Anything is possible but you won't get anywhere trying to hold DLink responsible. I doubt the card damaged anything, just made things screwy. I should have told you to strip everything out of the machine to begin with, I didn't think you had any PCI cards. I'll be more thorough in the future. Always look for a recent change when the machine acts up.

A friend had me working on his Dell with a 3G Prescott in it. I reloaded it and ran every test under the sun and it performed flawlessly. He took it home and it started acting up again. It turned out to be a cheap USB wireless dongle. It took me a while to figure it out, because he never told me he was installing it and never gave it to me with the machine.

I had a problem with what appeared to be a 74G Raptor on my machine. The machine ran fine with a PATA drive but not properly with the Raptor. I swapped out the drive with another SATA and found out that the P35-DQ6 mobo had gotten flaky. The really odd thing was that the SATA drives would run slow on boot and occasionally in use, but the on board ethernet would fail after 10-15 minutes and the PATA drives created no problems at all.
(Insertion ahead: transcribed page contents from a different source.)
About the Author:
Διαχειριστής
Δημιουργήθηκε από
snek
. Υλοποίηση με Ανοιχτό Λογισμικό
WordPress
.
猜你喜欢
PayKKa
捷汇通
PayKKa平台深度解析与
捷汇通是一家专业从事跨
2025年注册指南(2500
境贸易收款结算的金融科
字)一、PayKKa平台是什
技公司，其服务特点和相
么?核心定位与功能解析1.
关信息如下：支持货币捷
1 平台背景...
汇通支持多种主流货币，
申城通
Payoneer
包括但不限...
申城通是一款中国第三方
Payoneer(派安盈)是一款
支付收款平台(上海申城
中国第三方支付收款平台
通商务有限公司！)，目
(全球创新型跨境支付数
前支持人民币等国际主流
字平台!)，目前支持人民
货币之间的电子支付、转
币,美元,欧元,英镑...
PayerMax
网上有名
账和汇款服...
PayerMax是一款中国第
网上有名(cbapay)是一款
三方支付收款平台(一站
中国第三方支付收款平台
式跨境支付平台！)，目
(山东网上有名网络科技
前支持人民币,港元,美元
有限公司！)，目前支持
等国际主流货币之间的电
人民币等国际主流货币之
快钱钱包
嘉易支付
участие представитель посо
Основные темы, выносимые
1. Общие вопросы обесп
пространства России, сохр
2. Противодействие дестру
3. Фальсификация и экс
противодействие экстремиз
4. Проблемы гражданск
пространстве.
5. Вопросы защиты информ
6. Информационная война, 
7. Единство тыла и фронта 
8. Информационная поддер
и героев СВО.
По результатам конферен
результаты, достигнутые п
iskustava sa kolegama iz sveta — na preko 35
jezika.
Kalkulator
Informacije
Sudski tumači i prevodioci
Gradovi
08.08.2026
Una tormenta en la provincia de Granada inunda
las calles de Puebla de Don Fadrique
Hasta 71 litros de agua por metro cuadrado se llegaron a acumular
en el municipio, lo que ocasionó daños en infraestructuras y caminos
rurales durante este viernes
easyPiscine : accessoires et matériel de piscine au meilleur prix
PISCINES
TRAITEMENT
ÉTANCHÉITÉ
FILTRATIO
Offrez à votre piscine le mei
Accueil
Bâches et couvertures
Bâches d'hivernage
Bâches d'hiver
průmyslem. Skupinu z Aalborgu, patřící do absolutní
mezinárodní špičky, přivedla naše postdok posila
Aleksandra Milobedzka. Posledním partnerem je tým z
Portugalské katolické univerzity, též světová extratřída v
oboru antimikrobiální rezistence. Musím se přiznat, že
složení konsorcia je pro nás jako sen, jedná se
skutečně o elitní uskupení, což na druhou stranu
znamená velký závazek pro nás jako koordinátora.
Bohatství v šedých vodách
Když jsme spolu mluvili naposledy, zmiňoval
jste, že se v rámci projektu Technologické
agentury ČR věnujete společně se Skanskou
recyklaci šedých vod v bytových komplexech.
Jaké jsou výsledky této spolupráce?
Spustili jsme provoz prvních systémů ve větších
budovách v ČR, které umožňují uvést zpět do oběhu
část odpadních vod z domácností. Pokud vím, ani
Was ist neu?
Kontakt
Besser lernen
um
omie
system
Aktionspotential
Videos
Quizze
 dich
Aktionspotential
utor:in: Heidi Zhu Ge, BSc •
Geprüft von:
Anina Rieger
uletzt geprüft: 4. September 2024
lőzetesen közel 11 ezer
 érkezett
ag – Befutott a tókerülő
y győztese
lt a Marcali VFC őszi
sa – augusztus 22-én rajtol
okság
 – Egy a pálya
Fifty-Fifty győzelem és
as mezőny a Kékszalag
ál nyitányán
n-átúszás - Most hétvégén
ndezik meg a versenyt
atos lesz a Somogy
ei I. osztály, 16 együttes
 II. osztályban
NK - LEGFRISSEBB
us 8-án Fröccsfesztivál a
It's not always easy to diagnose a problem.
 



You're absolutely right, this was be no means an easy diagnosis, but I'm gaining confidence that it is the correct one. In the future I will know to strip the PC to isolate the problem much faster (especially remove recently added hardware.) Thanks for all your help.

Since my last post I have run Memtest86+ for about 4 hours with the Wifi card I mentioned in my previous post installed. Memtest86+ detected an error on pass #1 (which is the second pass, since Memtest86+ starts counting from 0.) I am now about 95% certain that the wifi card is screwing with my memory. The only other possible explanation is that Memtest86+ did not find this error when I tested it the first time without the card, but that is extremely unlikely because I tested it for much longer than I did with the Wifi card. To attempt to reduce the probability of this explanation I will now run Memtest86+ for 4 passes or more without the Wifi card. I'll report back my findings.

PS. I have written down the details of the error that Memtest86+ found on a piece of paper. Is it possible to directly test to see if I can reproduce the error without having to run all the other tests? The pattern it failed was 00010000 at memory address 00098456f14 (2436.4mb) do you know if the memory address are static when mapped to the hardware or do they change everytime you run software/Memtest86+? If they are static, can I just write a really quick and dirty C program that attempts to write to this address and then read from it? For now I am just doing it the naive way and re-running Memtest86+
 
I would just run Memtest86+ again and go to sleep. There is no guarantee that the error would occur at the same address, assuming the WiFi card is to blame. It is probably random.